▶ _WORK ORDER_
Retype the records exactly.
○ ○ ○
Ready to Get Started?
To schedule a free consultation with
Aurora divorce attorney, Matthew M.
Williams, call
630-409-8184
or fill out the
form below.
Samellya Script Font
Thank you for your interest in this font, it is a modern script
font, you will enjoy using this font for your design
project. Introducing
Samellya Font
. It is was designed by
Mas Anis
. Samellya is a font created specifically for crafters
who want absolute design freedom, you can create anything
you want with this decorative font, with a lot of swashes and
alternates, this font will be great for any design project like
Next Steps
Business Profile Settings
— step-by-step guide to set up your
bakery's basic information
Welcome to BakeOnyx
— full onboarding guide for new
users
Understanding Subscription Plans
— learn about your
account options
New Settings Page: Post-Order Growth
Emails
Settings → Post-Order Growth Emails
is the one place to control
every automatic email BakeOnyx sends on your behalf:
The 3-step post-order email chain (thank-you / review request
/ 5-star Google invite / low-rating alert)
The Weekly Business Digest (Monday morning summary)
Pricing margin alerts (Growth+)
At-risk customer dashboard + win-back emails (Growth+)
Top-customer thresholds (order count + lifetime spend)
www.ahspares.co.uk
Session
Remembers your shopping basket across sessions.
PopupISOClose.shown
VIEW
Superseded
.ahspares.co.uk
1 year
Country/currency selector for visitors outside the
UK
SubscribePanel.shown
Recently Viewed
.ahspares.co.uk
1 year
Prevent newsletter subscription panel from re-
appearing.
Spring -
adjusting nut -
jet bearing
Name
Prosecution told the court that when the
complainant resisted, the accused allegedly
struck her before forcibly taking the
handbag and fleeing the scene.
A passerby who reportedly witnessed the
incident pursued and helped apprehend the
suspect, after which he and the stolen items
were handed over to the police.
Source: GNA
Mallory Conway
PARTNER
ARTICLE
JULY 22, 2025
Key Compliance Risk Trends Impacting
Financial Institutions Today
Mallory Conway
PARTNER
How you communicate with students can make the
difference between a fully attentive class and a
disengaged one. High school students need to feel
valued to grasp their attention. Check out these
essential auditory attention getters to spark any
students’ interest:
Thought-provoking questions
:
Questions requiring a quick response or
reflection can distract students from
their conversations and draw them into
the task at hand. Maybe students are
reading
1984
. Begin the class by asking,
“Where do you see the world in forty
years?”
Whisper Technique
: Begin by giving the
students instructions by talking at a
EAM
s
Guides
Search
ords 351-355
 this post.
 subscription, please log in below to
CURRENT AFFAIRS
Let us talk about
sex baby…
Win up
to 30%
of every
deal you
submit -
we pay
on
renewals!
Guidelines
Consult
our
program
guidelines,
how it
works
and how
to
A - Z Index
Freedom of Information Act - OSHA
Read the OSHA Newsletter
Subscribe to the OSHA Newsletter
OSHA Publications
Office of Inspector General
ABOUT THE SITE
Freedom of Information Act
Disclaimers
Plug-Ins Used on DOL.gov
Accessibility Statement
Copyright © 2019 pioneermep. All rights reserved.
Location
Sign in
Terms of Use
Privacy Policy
○ ○ ○
▶ _REPLY TO THE TASK_
Ready to Get Started?
To schedule a free consultation with
Aurora divorce attorney, Matthew M.
Williams, call
630-409-8184
or fill out the
form below.
Samellya Script Font
Thank you for your interest in this font, it is a modern script
font, you will enjoy using this font for your design
project. Introducing
Samellya Font
. It is was designed by
Mas Anis
. Samellya is a font created specifically for crafters
who want absolute design freedom, you can create anything
you want with this decorative font, with a lot of swashes and
alternates, this font will be great for any design project like
Next Steps
Business Profile Settings
— step-by-step guide to set up your
bakery's basic information
Welcome to BakeOnyx
— full onboarding guide for new
users
Understanding Subscription Plans
— learn about your
account options
New Settings Page: Post-Order Growth
Emails
Settings → Post-Order Growth Emails
is the one place to control
every automatic email BakeOnyx sends on your behalf:
The 3-step post-order email chain (thank-you / review request
/ 5-star Google invite / low-rating alert)
The Weekly Business Digest (Monday morning summary)
Pricing margin alerts (Growth+)
At-risk customer dashboard + win-back emails (Growth+)
Top-customer thresholds (order count + lifetime spend)
www.ahspares.co.uk
Session
Remembers your shopping basket across sessions.
PopupISOClose.shown
VIEW
Superseded
.ahspares.co.uk
1 year
Country/currency selector for visitors outside the
UK
SubscribePanel.shown
Recently Viewed
.ahspares.co.uk
1 year
Prevent newsletter subscription panel from re-
appearing.
Spring -
adjusting nut -
jet bearing
Name
Prosecution told the court that when the
complainant resisted, the accused allegedly
struck her before forcibly taking the
handbag and fleeing the scene.
A passerby who reportedly witnessed the
incident pursued and helped apprehend the
suspect, after which he and the stolen items
were handed over to the police.
Source: GNA
Mallory Conway
PARTNER
ARTICLE
JULY 22, 2025
Key Compliance Risk Trends Impacting
Financial Institutions Today
Mallory Conway
PARTNER
How you communicate with students can make the
difference between a fully attentive class and a
disengaged one. High school students need to feel
valued to grasp their attention. Check out these
essential auditory attention getters to spark any
students’ interest:
Thought-provoking questions
:
Questions requiring a quick response or
reflection can distract students from
their conversations and draw them into
the task at hand. Maybe students are
reading
1984
. Begin the class by asking,
“Where do you see the world in forty
years?”
Whisper Technique
: Begin by giving the
students instructions by talking at a
EAM
s
Guides
Search
ords 351-355
 this post.
 subscription, please log in below to
CURRENT AFFAIRS
Let us talk about
sex baby…
Win up
to 30%
of every
deal you
submit -
we pay
on
renewals!
Guidelines
Consult
our
program
guidelines,
how it
works
and how
to
A - Z Index
Freedom of Information Act - OSHA
Read the OSHA Newsletter
Subscribe to the OSHA Newsletter
OSHA Publications
Office of Inspector General
ABOUT THE SITE
Freedom of Information Act
Disclaimers
Plug-Ins Used on DOL.gov
Accessibility Statement
Copyright © 2019 pioneermep. All rights reserved.
Location
Sign in
Terms of Use
Privacy Policy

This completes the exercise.